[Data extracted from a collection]
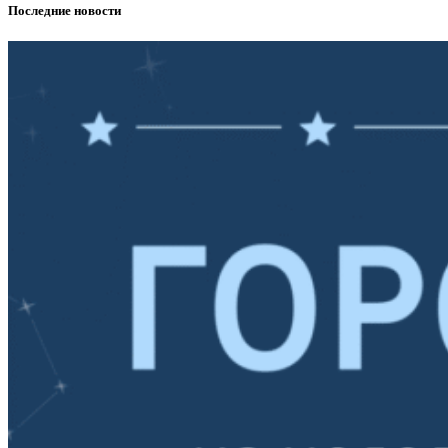
Последние новости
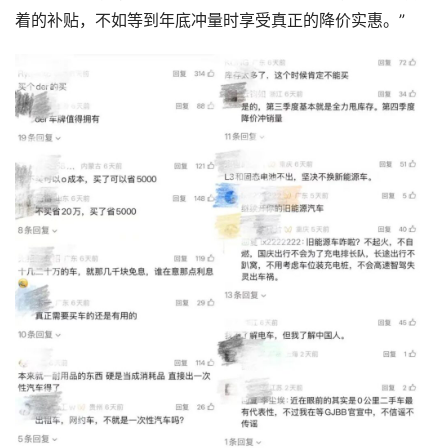
着的补贴，不如等到年底冲量时享受真正的降价实惠。”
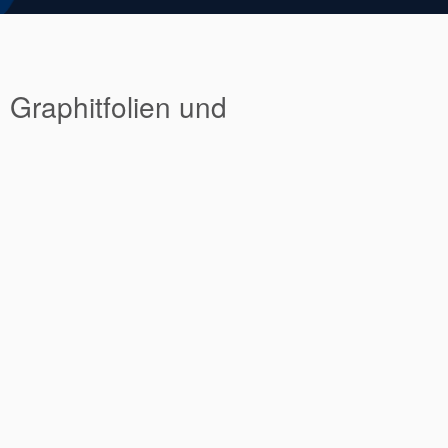
 Graphitfolien und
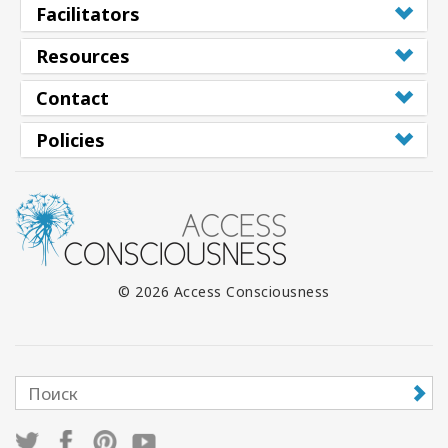
Facilitators
Resources
Contact
Policies
© 2026 Access Consciousness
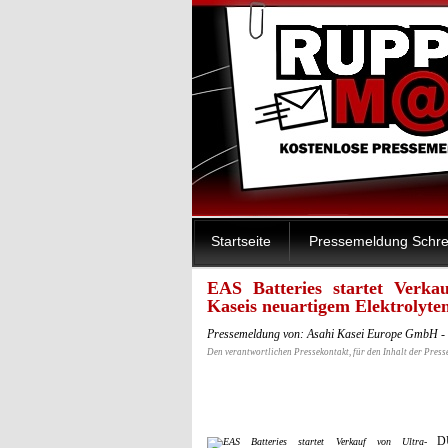
Startseite
Pressemeldung Schre
EAS Batteries startet Verkau
Kaseis neuartigem Elektrolyte
Pressemeldung von: Asahi Kasei Europe GmbH -
Den verantwortlichen Pressekontakt, für den Inhalt der Press
DÜ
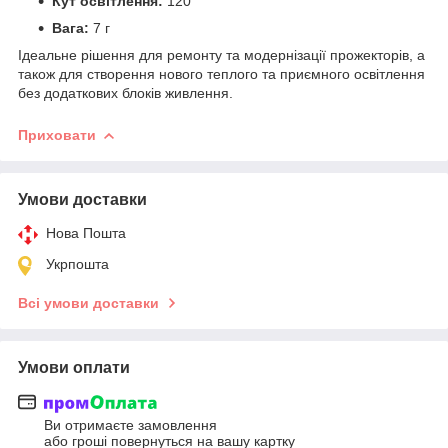
Кут освітлення:
120°
Вага:
7 г
Ідеальне рішення для ремонту та модернізації прожекторів, а
також для створення нового теплого та приємного освітлення
без додаткових блоків живлення.
Приховати
Умови доставки
Нова Пошта
Укрпошта
Всі умови доставки
Умови оплати
Ви отримаєте замовлення
або гроші повернуться на вашу картку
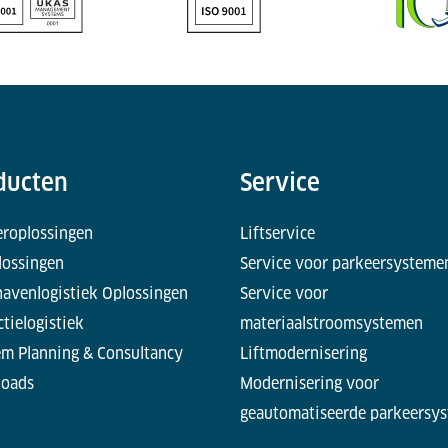
ducten
Service
eroplossingen
Liftservice
lossingen
Service voor parkeersysteme
havenlogistiek Oplossingen
Service voor
tielogistiek
materiaalstroomsystemen
em Planning & Consultancy
Liftmodernisering
oads
Modernisering voor
geautomatiseerde parkeersy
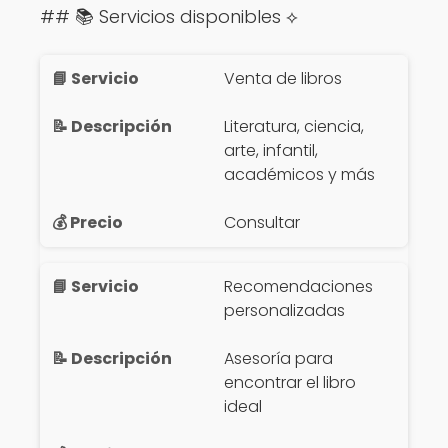
## 📚 Servicios disponibles ⟡
Venta de libros
Literatura, ciencia,
arte, infantil,
académicos y más
Consultar
Recomendaciones
personalizadas
Asesoría para
encontrar el libro
ideal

* [Problem description] Although the records contain pictures, restate them word for word with those pictures left out.

* [Reply to the exercise]
Последние новости
着的补贴，不如等到年底冲量时享受真正的降价实惠。”
 Graphitfolien und
Facilitators
Resources
Contact
Policies
© 2026 Access Consciousness
Startseite
Pressemeldung Schre
EAS Batteries startet Verkau
Kaseis neuartigem Elektrolyte
Pressemeldung von: Asahi Kasei Europe GmbH -
Den verantwortlichen Pressekontakt, für den Inhalt der Press
DÜ
Кут освітлення:
120°
Вага:
7 г
Ідеальне рішення для ремонту та модернізації прожекторів, а
також для створення нового теплого та приємного освітлення
без додаткових блоків живлення.
Приховати
Умови доставки
Нова Пошта
Укрпошта
Всі умови доставки
Умови оплати
Ви отримаєте замовлення
або гроші повернуться на вашу картку
ducten
Service
eroplossingen
Liftservice
lossingen
Service voor parkeersysteme
havenlogistiek Oplossingen
Service voor
tielogistiek
materiaalstroomsystemen
em Planning & Consultancy
Liftmodernisering
oads
Modernisering voor
geautomatiseerde parkeersy
## 📚 Servicios disponibles ⟡
Venta de libros
Literatura, ciencia,
arte, infantil,
académicos y más
Consultar
Recomendaciones
personalizadas
Asesoría para
encontrar el libro
ideal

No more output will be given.